The National Stepfamily Resource Center agrees and encourages couples to "establish marriage as the center of the family". John Rosemond, author of "Parent Power" says, "The primary stepfamily faces a set of problems that are different from those faced by the traditional family. The biggest hurdle involves the need to establish the marriage as the center of the family. The marriage must be the most important relationship in the family." I agree. Couples in remarriage don't have the luxury of hoping and waiting for the day they can truly focus on one another. They have to implant the priority of their relationship into the core of their stepfamily lives from the moment they say "I do."

I often hear from parents that, because they don't get to be full-time parents, they don't like to leave their children for a date night when they only get to spend 50% of their time or less with them. They don't want their children to feel unimportant or to feel jealous about their new relationship.

This type of thinking will eventually backfire. The high divorce rate does not give second (or third) family couples the luxury to put their relationship on the back burner.
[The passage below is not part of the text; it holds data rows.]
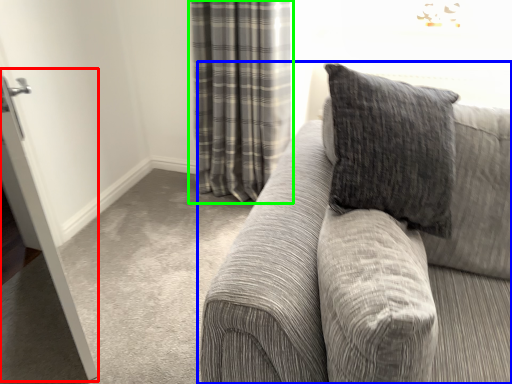 Question: Considering the real-world distances, which object is closest to screen door (highlighted by a red box)? studio couch (highlighted by a blue box) or curtain (highlighted by a green box).

Choices:
 (A) studio couch
 (B) curtain

Answer: (A) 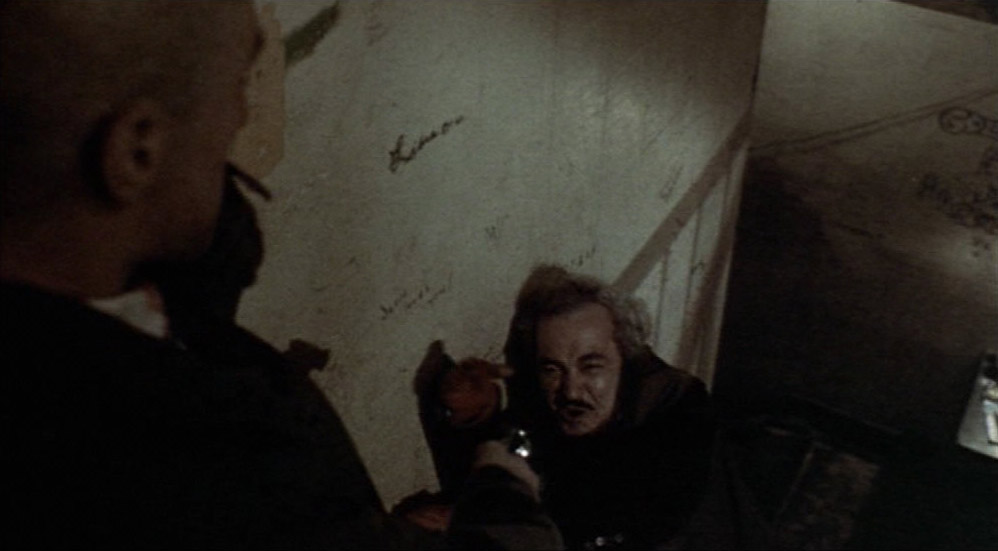 Image resolution: width=998 pixels, height=551 pixels. Find the location of `wall`. wall is located at coordinates [554, 113]. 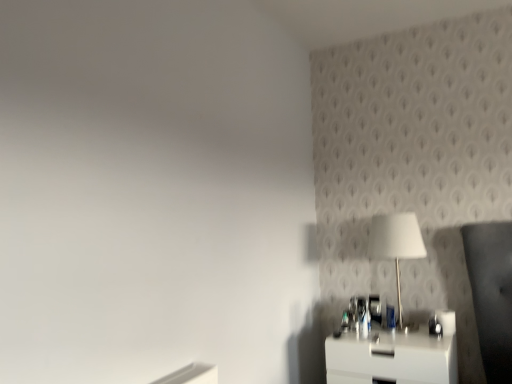 Question: Considering the positions of white glossy table lamp at upper right and white glossy nightstand at lower right in the image, is white glossy table lamp at upper right taller or shorter than white glossy nightstand at lower right?

Choices:
 (A) short
 (B) tall

Answer: (B)

Question: Relative to white glossy nightstand at lower right, is white glossy table lamp at upper right in front or behind?

Choices:
 (A) behind
 (B) front

Answer: (A)

Question: From a real-world perspective, is white glossy table lamp at upper right physically located above or below white glossy nightstand at lower right?

Choices:
 (A) above
 (B) below

Answer: (A)

Question: Considering the positions of white glossy nightstand at lower right and white glossy table lamp at upper right in the image, is white glossy nightstand at lower right wider or thinner than white glossy table lamp at upper right?

Choices:
 (A) wide
 (B) thin

Answer: (A)

Question: In terms of height, does white glossy nightstand at lower right look taller or shorter compared to white glossy table lamp at upper right?

Choices:
 (A) short
 (B) tall

Answer: (A)

Question: From the image's perspective, is white glossy nightstand at lower right positioned above or below white glossy table lamp at upper right?

Choices:
 (A) above
 (B) below

Answer: (B)

Question: In the image, is white glossy nightstand at lower right positioned in front of or behind white glossy table lamp at upper right?

Choices:
 (A) behind
 (B) front

Answer: (B) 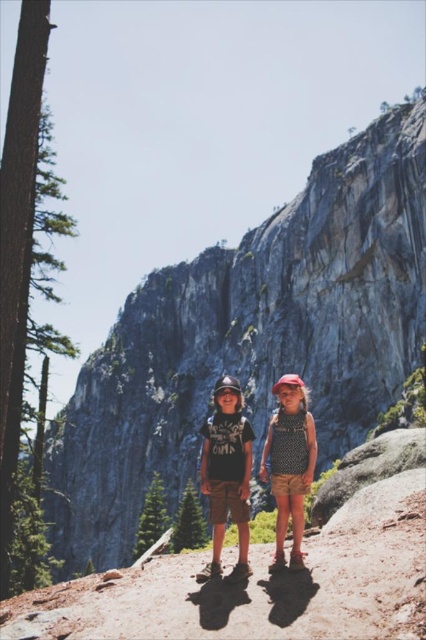 Can you confirm if gray rock formation at center is positioned to the right of green matte pine at center?

Yes, gray rock formation at center is to the right of green matte pine at center.

Which is in front, point (131, 480) or point (138, 557)?

Point (138, 557) is more forward.

The image size is (426, 640). Find the location of `gray rock formation at center`. gray rock formation at center is located at coordinates (250, 339).

Can you confirm if gray rock formation at center is bigger than dotted fabric dress at center?

Yes, gray rock formation at center is bigger than dotted fabric dress at center.

Which is in front, point (405, 332) or point (293, 472)?

Point (293, 472)

Find the location of `gray rock formation at center`. gray rock formation at center is located at coordinates (250, 339).

Between matte black helmet at center and green matte pine at center, which one has less height?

Part of each partner's responsibility is to model what it takes to have a good and healthy marriage. This means showing the children that it's important to take the time to spend couple time alone. Children feel much more secure when they know that they are living in a home where there is a strong marital unit. They've witnessed the divorce of their parents and it's in their best interest to not have to go through that again.

As gimmicky as it may sound, couples in remarriage must build into their routines one-on-one time to reconnect after a busy day. They need to make date night a once-a-week priority. I'm not kidding here. Date night is scheduled once a week, calendared and seen as sacred. (An essential rule for date night: No talk of children, ex-spouses, finances or any other realities that could take away that loving feeling).

Couples need to use their date nights to fall in love once again, dream about the future, make plans and focus on one another and remember what attracted them in the first place.

After all, it's the reason they got married in the first place.